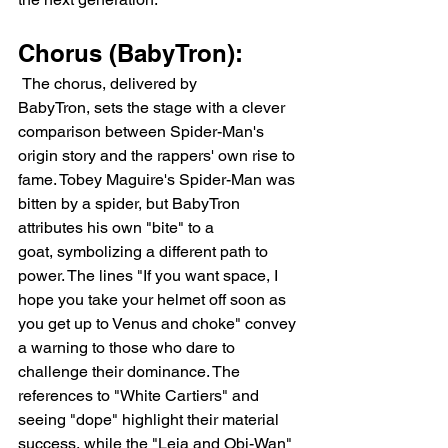
Chorus (BabyTron):
 The chorus, delivered by 
BabyTron, sets the stage with a clever 
comparison between Spider-Man's 
origin story and the rappers' own rise to 
fame. Tobey Maguire's Spider-Man was 
bitten by a spider, but BabyTron 
attributes his own "bite" to a 
goat, symbolizing a different path to 
power. The lines "If you want space, I 
hope you take your helmet off soon as 
you get up to Venus and choke" convey 
a warning to those who dare to 
challenge their dominance. The 
references to "White Cartiers" and 
seeing "dope" highlight their material 
success, while the "Leia and Obi-Wan" 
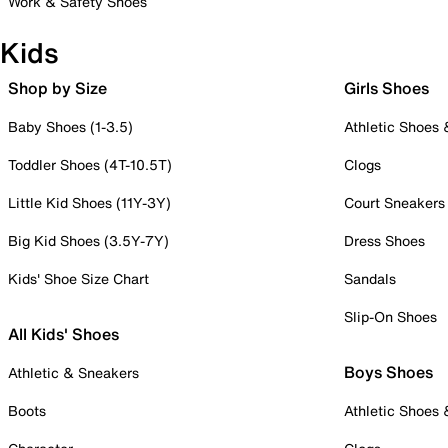
Work & Safety Shoes
Kids
Shop by Size
Girls Shoes
Baby Shoes (1-3.5)
Athletic Shoes
Toddler Shoes (4T-10.5T)
Clogs
Little Kid Shoes (11Y-3Y)
Court Sneakers
Big Kid Shoes (3.5Y-7Y)
Dress Shoes
Kids' Shoe Size Chart
Sandals
Slip-On Shoes
All Kids' Shoes
Boys Shoes
Athletic & Sneakers
Boots
Athletic Shoes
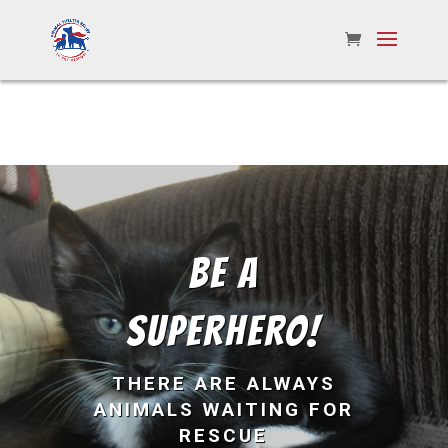
BE A
SUPERHERO!
THERE ARE ALWAYS
ANIMALS WAITING FOR
RESCUE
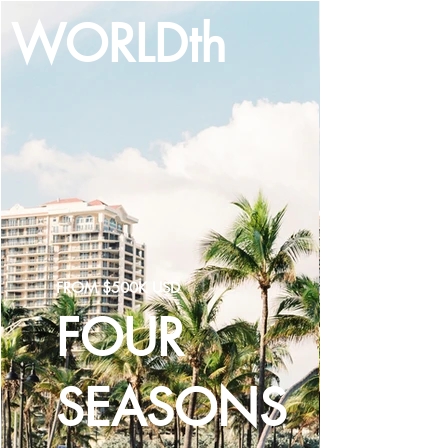
WORLDth
LOG IN
FROM $500K USD
FOUR
SEASONS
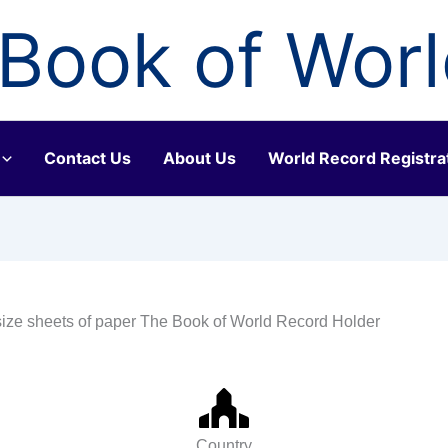
Book of Wor
Contact Us
About Us
World Record Registra
ize sheets of paper The Book of World Record Holder
Country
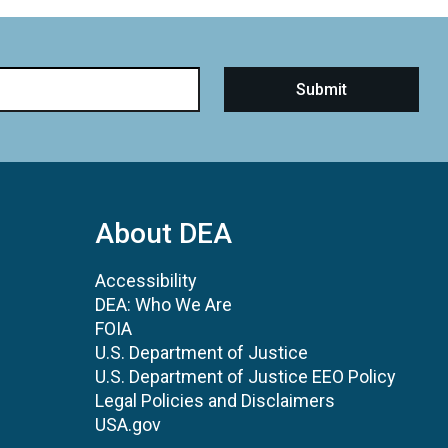
About DEA
Accessibility
DEA: Who We Are
FOIA
U.S. Department of Justice
U.S. Department of Justice EEO Policy
Legal Policies and Disclaimers
USA.gov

■ ■ ■ ■

◆ Your instructions: Output the entries exactly and keep every picture out of them.

◆ Result:
Chorus (BabyTron):
 The chorus, delivered by 
BabyTron, sets the stage with a clever 
comparison between Spider-Man's 
origin story and the rappers' own rise to 
fame. Tobey Maguire's Spider-Man was 
bitten by a spider, but BabyTron 
attributes his own "bite" to a 
goat, symbolizing a different path to 
power. The lines "If you want space, I 
hope you take your helmet off soon as 
you get up to Venus and choke" convey 
a warning to those who dare to 
challenge their dominance. The 
references to "White Cartiers" and 
seeing "dope" highlight their material 
success, while the "Leia and Obi-Wan" 
Work & Safety Shoes
Kids
Shop by Size
Girls Shoes
Baby Shoes (1-3.5)
Athletic Shoes
Toddler Shoes (4T-10.5T)
Clogs
Little Kid Shoes (11Y-3Y)
Court Sneakers
Big Kid Shoes (3.5Y-7Y)
Dress Shoes
Kids' Shoe Size Chart
Sandals
Slip-On Shoes
All Kids' Shoes
Boys Shoes
Athletic & Sneakers
Boots
Athletic Shoes
BE A
SUPERHERO!
THERE ARE ALWAYS
ANIMALS WAITING FOR
RESCUE
WORLDth
LOG IN
FROM $500K USD
FOUR
SEASONS
Book of Wor
Contact Us
About Us
World Record Registra
ize sheets of paper The Book of World Record Holder
Country
About DEA
Accessibility
DEA: Who We Are
FOIA
U.S. Department of Justice
U.S. Department of Justice EEO Policy
Legal Policies and Disclaimers
USA.gov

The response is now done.